Imagine for a moment coming across a reptile larger than you could possibly imagine. A Burmese python the size of a giraffe was recently discovered in the USA, and is now making headlines not only for its record size, but also for the problems this invasive species seems impossible to stop. Python hunter Jake Waleri captured the longest Burmese python on record while in Florida's Big Cypress National Preserve.
“It's the only snake I've ever seen that scared me enough that I didn't know what to do,”
Waleri said of the experience in a video released by the Conservancy of Southwest Florida. “It was a fight, and it was a good fight, certainly a fight to remember.”
A danger to the local ecosystem
While snakes generally play a vital role in their ecosystems, the Burmese python has proved anything but useful for South Florida. This invasive species has become increasingly problematic since it was first recorded in the wild around the year 2000, after pet owners presumably released them and they began breeding.
“It's great to be able to make an impact on South Florida's environment,”
Waleri said in a Conservancy press release. “We love this ecosystem and try to preserve it as much as possible.”
According to the US Geological Survey (USGS), these snakes feed on more than 70 types of local mammals in environmentally sensitive areas in and around the Florida Everglades. The lack of natural predators has prompted the state to establish an annual hunt with cash prizes in the hope of reducing the reptiles and slowing or halting their continued spread.

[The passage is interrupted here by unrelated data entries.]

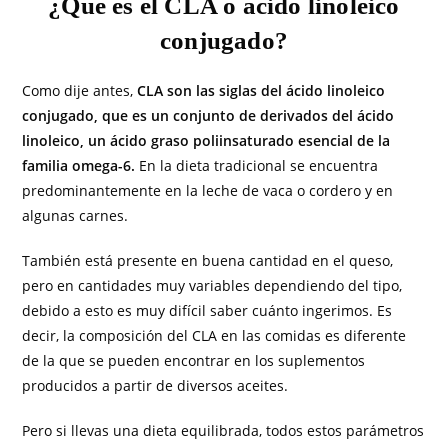
¿Qué es el CLA o ácido linoleico
conjugado?
Como dije antes,
CLA son las siglas del ácido linoleico
conjugado, que es un conjunto de derivados del ácido
linoleico, un ácido graso poliinsaturado esencial de la
familia omega-6.
En la dieta tradicional se encuentra
predominantemente en la leche de vaca o cordero y en
algunas carnes.
También está presente en buena cantidad en el queso,
pero en cantidades muy variables dependiendo del tipo,
debido a esto es muy difícil saber cuánto ingerimos. Es
decir, la composición del CLA en las comidas es diferente
de la que se pueden encontrar en los suplementos
producidos a partir de diversos aceites.
Pero si llevas una dieta equilibrada, todos estos parámetros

A complex invasion problem
Unfortunately, the problem of invasive snakes won't go away on its own. Just days before capturing this gigantic reptile, officials reported another record-breaking discovery when they removed 111 eggs and the nearly 14-foot-long mother who had laid them from the Everglades, marking the largest Burmese python nest ever found in Florida.
Both discoveries underscore just how complex the problem of preventing ecosystem-devouring reptiles is likely to be. And according to the experts, it's not a problem that could have a permanent solution.
“I don't think there's a scenario in which nothing can be done,”
Charles van Rees, PhD, conservation scientist and naturalist at the University of Georgia, told Best Life. “That said, all of our solutions are now in a gray area of compromise between how much of Florida's ecological integrity we want to keep and how much we're willing to spend to conserve it. Managing invasive species is extremely expensive, and you have to do it forever.”
In short, it's crucial to start managing pythons if they can't be eradicated outright, focusing in particular on certain areas where wildlife needs to be protected.